L’ingiustizia naturale

par massimiliano bertorelli
venerdì 18 novembre 2011

A chi non è capitato di pronunciare, in particolari circostanze, la fatidica invocazione: non è giusto! Un lecito sfogo dinanzi ad accadimenti che sfuggono alla comune logica, giustificabile in base alle ereditate convenzioni valoriali; una rammaricata percezione che le cose, per natura, non vanno sempre come dovrebbero, o meglio: come noi vorremmo che andassero. 

Voler assegnare alla natura l’idea tipicamente umana di giustizia, l’equità, la volontà sulle singole azioni, è di per sé illogico.

Né soccorre appellarci alla mitologica, paternalistica,talvolta impietosa, attenzione dell’Olimpo nei confronti degli abitanti della Terra. L’attribuzione generalizzata di umani sentimenti, del tentativo di ri-conoscimento bene-male, non trova riscontro in natura, giacché ogni fatto ha origine dal fato, dal caso, da ciò che per l’uomo è insondabile, imperscrutabile.

Per analogia, è come pensare, e pretendere, che gli altri ragionino con i nostri parametri di pensiero: e poiché le dinamiche cognitive non rientrano tra le (pochissime) cose soggette al nostro controllo, tantomeno, a maggior ragione, non può rientrarvi il pensiero altrui. La semplicità di tali considerazioni condensa, esemplifica il principio universale della nostra esistenza. Osservare gli eventi può essere educativo, pur avvilente sarà constatare le implacabili differenze tra chi nasce povero, chi ricco, chi bello, chi brutto.

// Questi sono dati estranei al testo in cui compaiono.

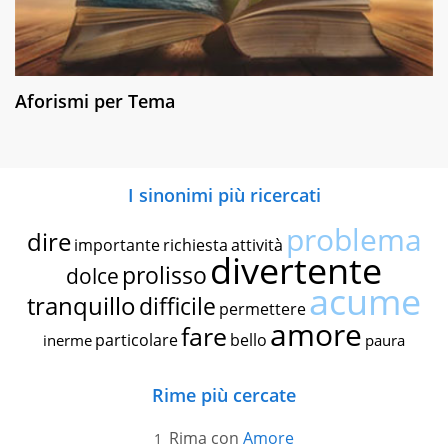
Aforismi per Tema
I sinonimi più ricercati
problema
dire
importante
richiesta
attività
divertente
prolisso
dolce
acume
tranquillo
difficile
permettere
amore
fare
particolare
bello
inerme
paura
Rime più cercate
Rima con
Amore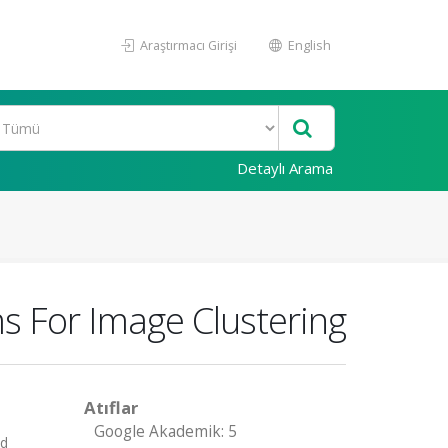
Araştırmacı Girişi
English
Detaylı Arama
s For Image Clustering
Atıflar
Google Akademik: 5
ed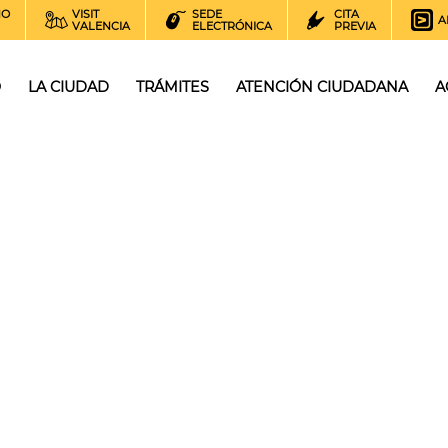
NO
VISIT
SEDE
CITA
A
VALENCIA
ELECTRÓNICA
PREVIA
O
LA CIUDAD
TRÁMITES
ATENCIÓN CIUDADANA
A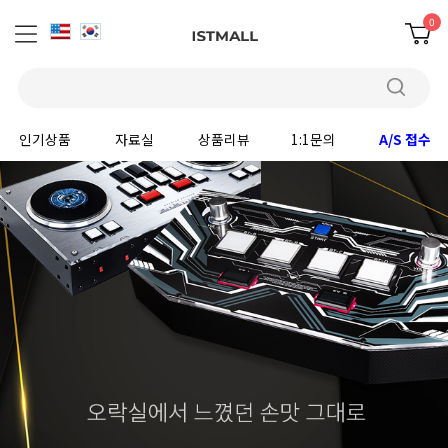
0
인기상품
자료실
상품리뷰
1:1문의
A/S 접수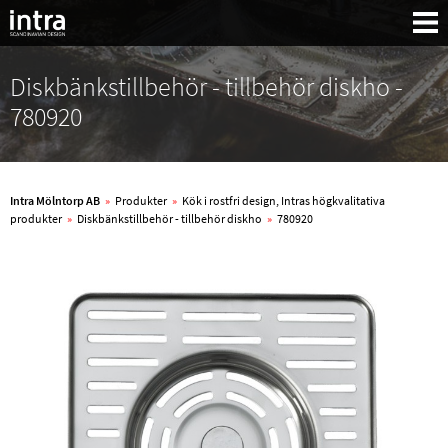
Diskbänkstillbehör - tillbehör diskho -
780920
Intra Mölntorp AB
»
Produkter
»
Kök i rostfri design, Intras högkvalitativa
produkter
»
Diskbänkstillbehör - tillbehör diskho
»
780920
Sök: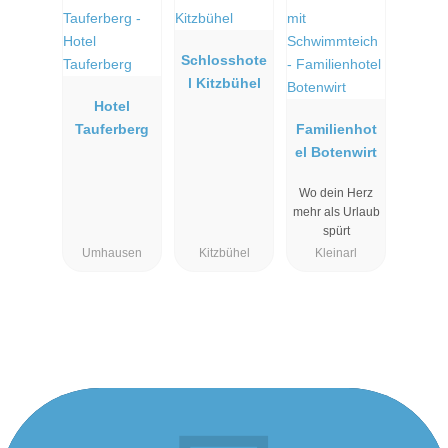
Schlosshote
l Kitzbühel
Hotel
Tauferberg
Familienhot
el Botenwirt
Wo dein Herz
mehr als Urlaub
spürt
Umhausen
Kitzbühel
Kleinarl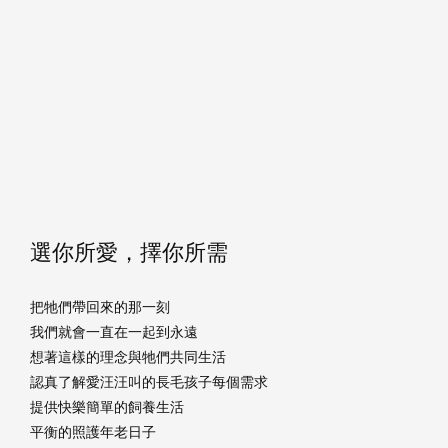
選你所愛，擇你所需
把牠們帶回來的那一刻
我們就會一直在一起到永遠
想著這樣的理念與牠們共同生活
認真了解愛汪汪叫的長毛孩子每個需求
提供快樂簡單的飼養生活
平衡的照護年老日子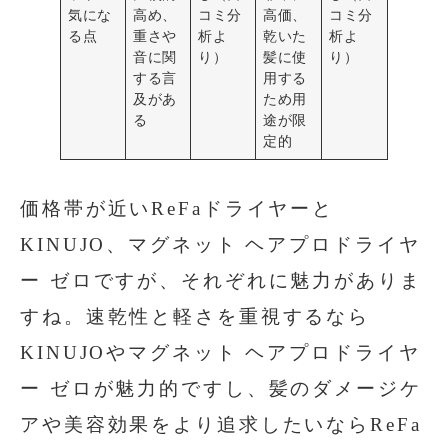
気にな
高め、
コミ分
高価、
コミ分
る点
重さや
析よ
乾いた
析よ
音に関
り）
髪に使
り）
する言
用する
及があ
ため用
る
途が限
定的
価格帯が近いReFaドライヤーと
KINUJO、マグネット ヘアプロドライヤ
ー ゼロですが、それぞれに魅力がありま
すね。速乾性と軽さを重視するなら
KINUJOやマグネット ヘアプロドライヤ
ー ゼロが魅力的ですし、髪のダメージケ
アや美容効果をより追求したいならReFa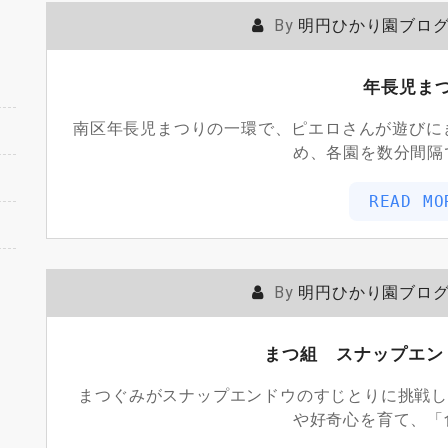
By
明円ひかり園ブロ
年長児ま
南区年長児まつりの一環で、ピエロさんが遊びに
め、各園を数分間隔
READ MO
By
明円ひかり園ブロ
まつ組 スナップエン
まつぐみがスナップエンドウのすじとりに挑戦し
や好奇心を育て、「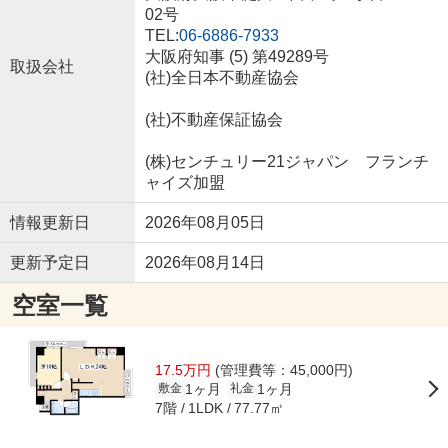
02号
TEL:
06-6886-7933
大阪府知事 (5) 第49289号
取扱会社
(社)全日本不動産協会
(社)不動産保証協会
(株)センチュリー21ジャパン フランチ
ャイズ加盟
情報更新日
2026年08月05日
更新予定日
2026年08月14日
空室一覧
17.5万円
(管理費等：45,000円)
1ヶ月
1ヶ月
敷金
礼金
7階
77.77㎡
1LDK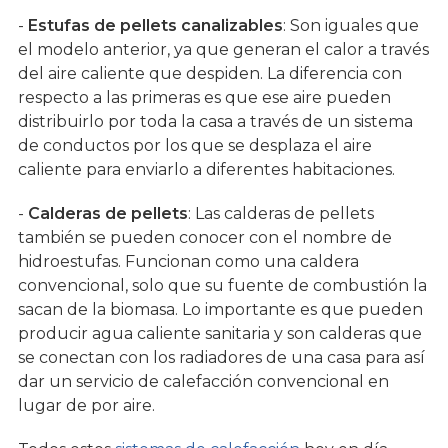
-
Estufas de pellets canalizables
: Son iguales que
el modelo anterior, ya que generan el calor a través
del aire caliente que despiden. La diferencia con
respecto a las primeras es que ese aire pueden
distribuirlo por toda la casa a través de un sistema
de conductos por los que se desplaza el aire
caliente para enviarlo a diferentes habitaciones.
-
Calderas de pellets
: Las calderas de pellets
también se pueden conocer con el nombre de
hidroestufas. Funcionan como una caldera
convencional, solo que su fuente de combustión la
sacan de la biomasa. Lo importante es que pueden
producir agua caliente sanitaria y son calderas que
se conectan con los radiadores de una casa para así
dar un servicio de calefacción convencional en
lugar de por aire.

E’ sufficiente fermarsi a queste superficiali considerazioni per comprenderne la casualità, scevra da volontà inflittiva, pur densa di decisive ricadute. La giustizia è nata con e per volere dell’uomo; se la desideriamo, aspettiamocela dal suo inventore, che, pur tuttavia, non ne è sempre stato il garante. La natura è impostata su altre necessità, su traguardi ben più ampi e lungimiranti, più evoluti rispetto alla impercettibile durata della singola vita. La giustizia è correlata alla brevità, all’effimero: l’infinità dell’universo può ben farne a meno.